Canonical execution outline
1. Phase 0:
gh pr checks <PR> # see who's red
gh run list --branch main --limit 5 # cross-check: red on main too?
→ cross out pre-existing noise (FOSSA, etc.)
2. Phase 1 (escalate from cheap to expensive):
a. gh run view <runId> --log-failed | grep -E '<patterns>'
b. gh api .../jobs/<jobId>/logs | grep -B2 -A8 '<patterns>'
c. gh run download <runId> -n go-integration-logs-* -D /tmp/
3. Phase 2:
Match error string against the tables above.
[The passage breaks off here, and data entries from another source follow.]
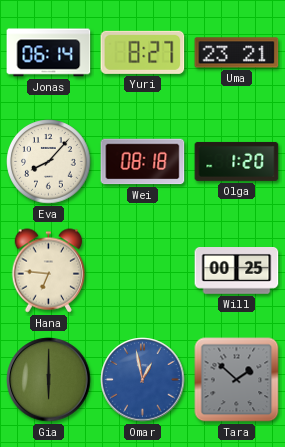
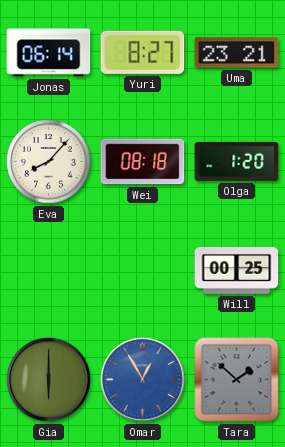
Hana: 6:46 -> none
Omar: 12:58 -> 12:55
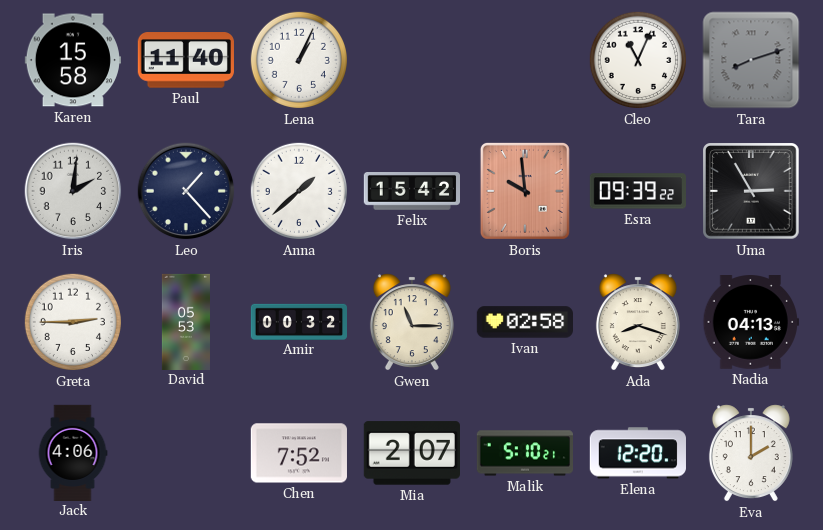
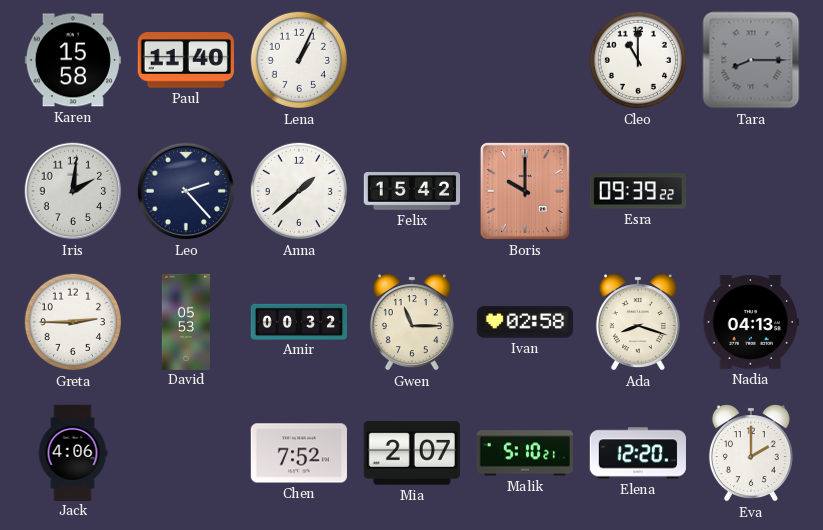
Cleo: 11:04 -> 11:00
Tara: 8:12 -> 8:15
Leo: 1:23 -> 2:23
Boris: 9:59 -> 10:00
Uma: 2:55 -> none
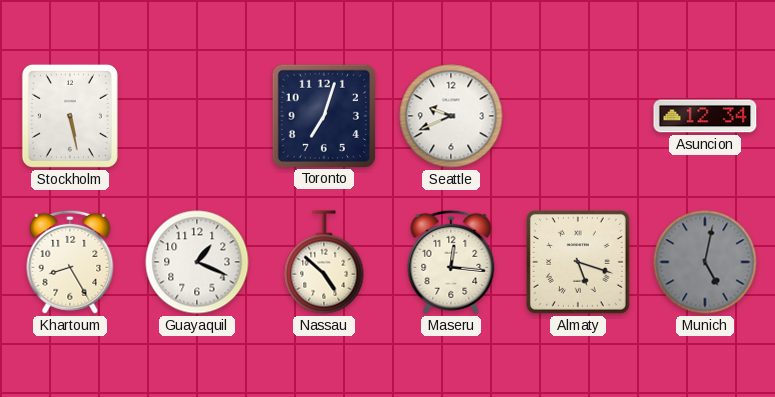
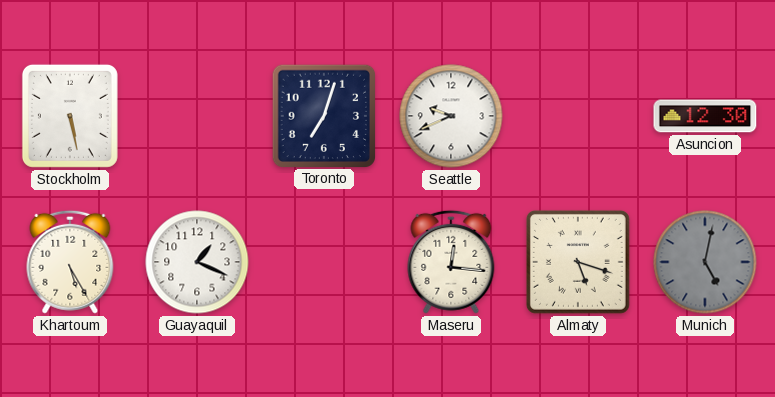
Asuncion: 12:34 -> 12:30
Khartoum: 8:25 -> 5:25
Nassau: 4:52 -> none
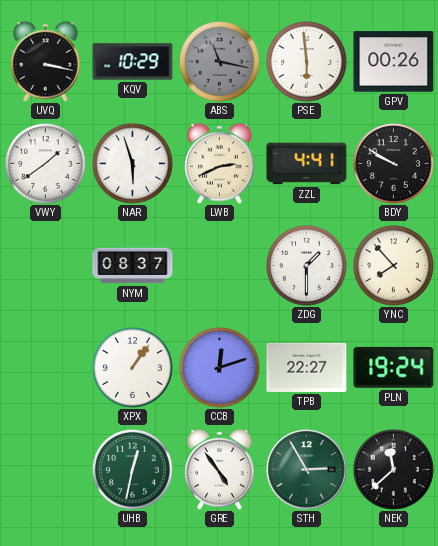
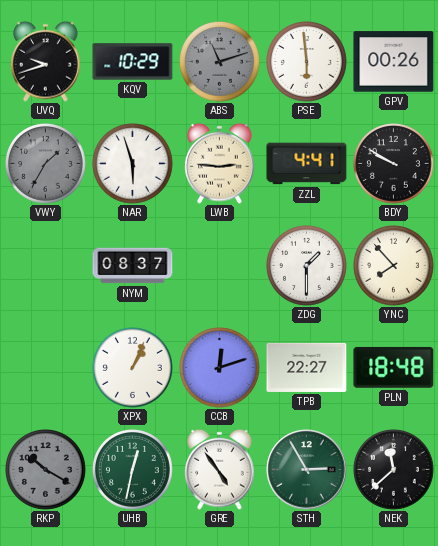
UVQ: 3:17 -> 9:42
ABS: 11:17 -> 11:12
VWY: 1:39 -> 1:35
VWY dial: white -> grey
LWB: 2:41 -> 2:46
XPX: 1:06 -> 1:04
PLN: 19:24 -> 18:48
RKP: none -> 10:20
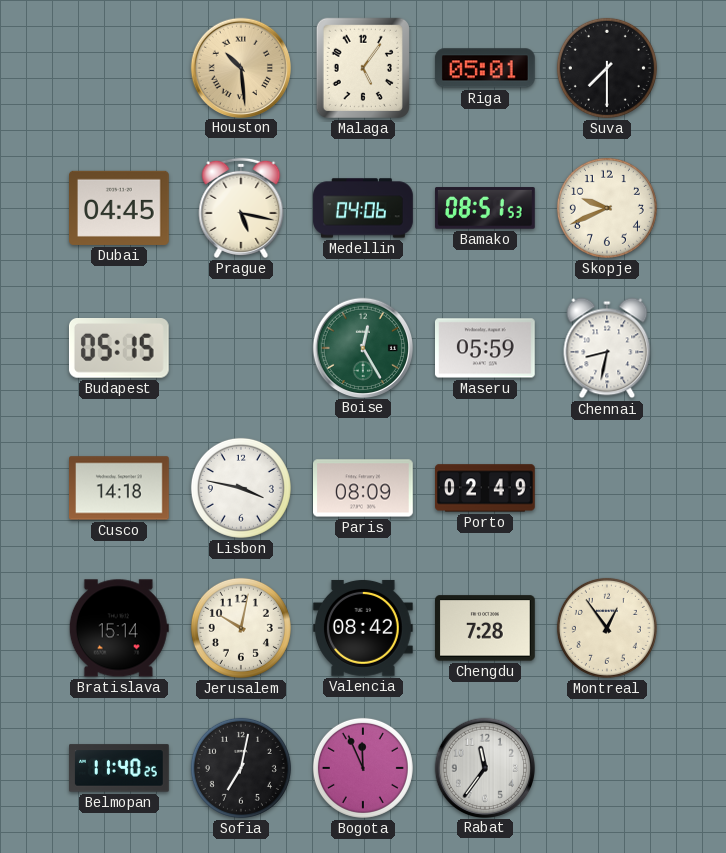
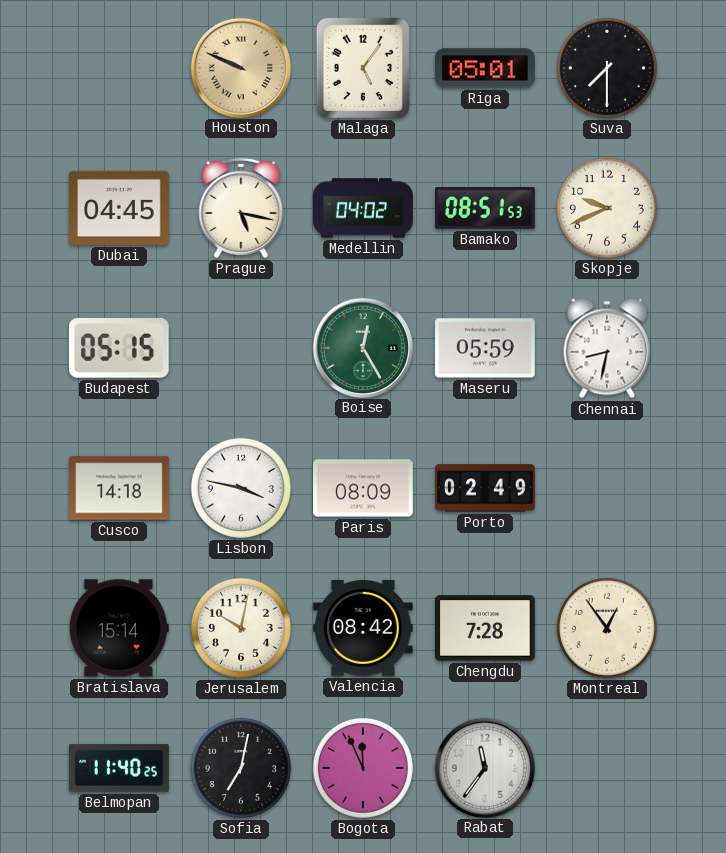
Houston: 10:29 -> 9:49
Medellin: 04:06 -> 04:02
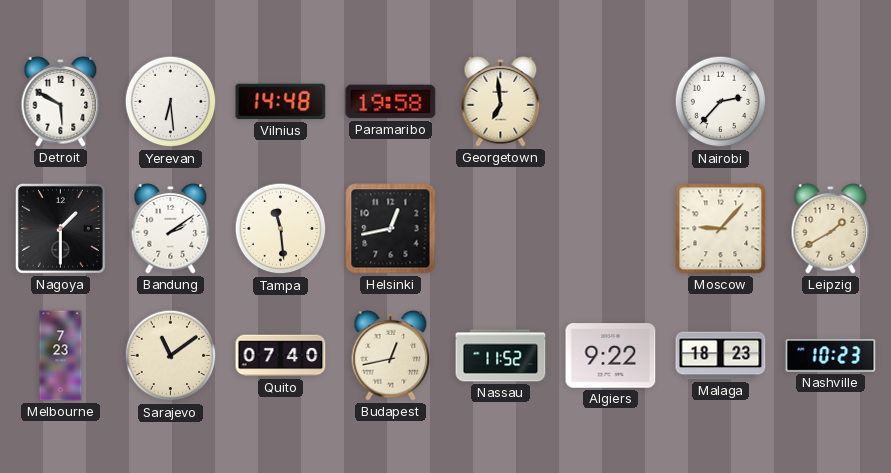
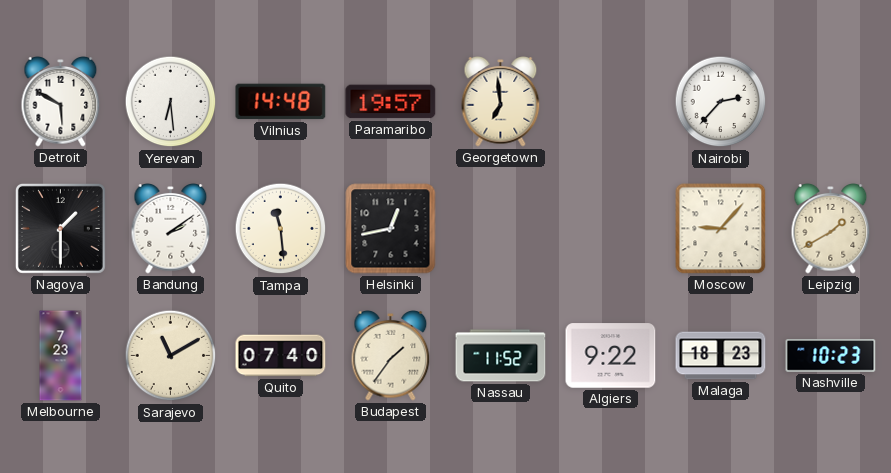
Paramaribo: 19:58 -> 19:57
Sarajevo: 11:09 -> 11:10
Budapest: 12:43 -> 1:36
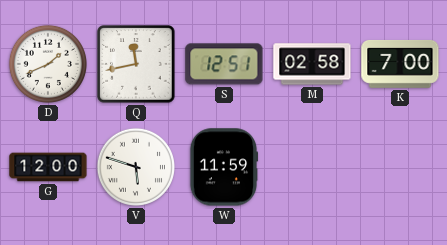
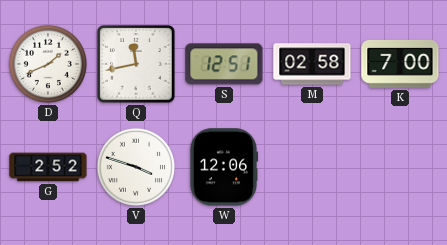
G: 12:00 -> 2:52
V: 5:48 -> 3:48
W: 11:59 -> 12:06
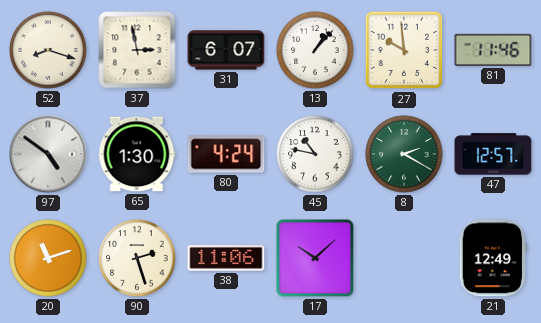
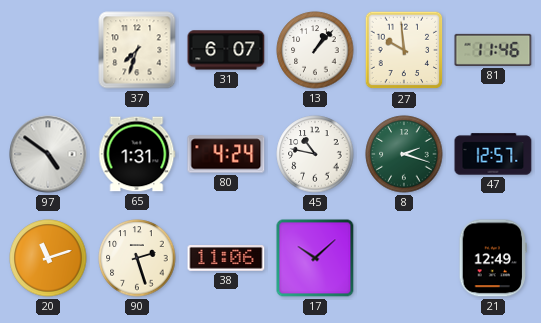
52: 8:18 -> none
37: 2:58 -> 7:33
65: 1:30 -> 1:31
8: 2:20 -> 2:18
Load the matching resources/<topic>.md for the deep dive.
4. Phase 3:
Read source at cited line. Verify which binary is actually running
(fission-bundle/fetcher = per-PR; env-builder images = pre-built GHCR).
Run focused local tests + helm template if Helm/skaffold changed.
5. Phase 4:
Push. Arm Monitor with the poll loop (timeout 2400000ms).
On notification: if green, done. If red, restart Phase 1 with new logs —
don't reuse the previous hypothesis without re-reading.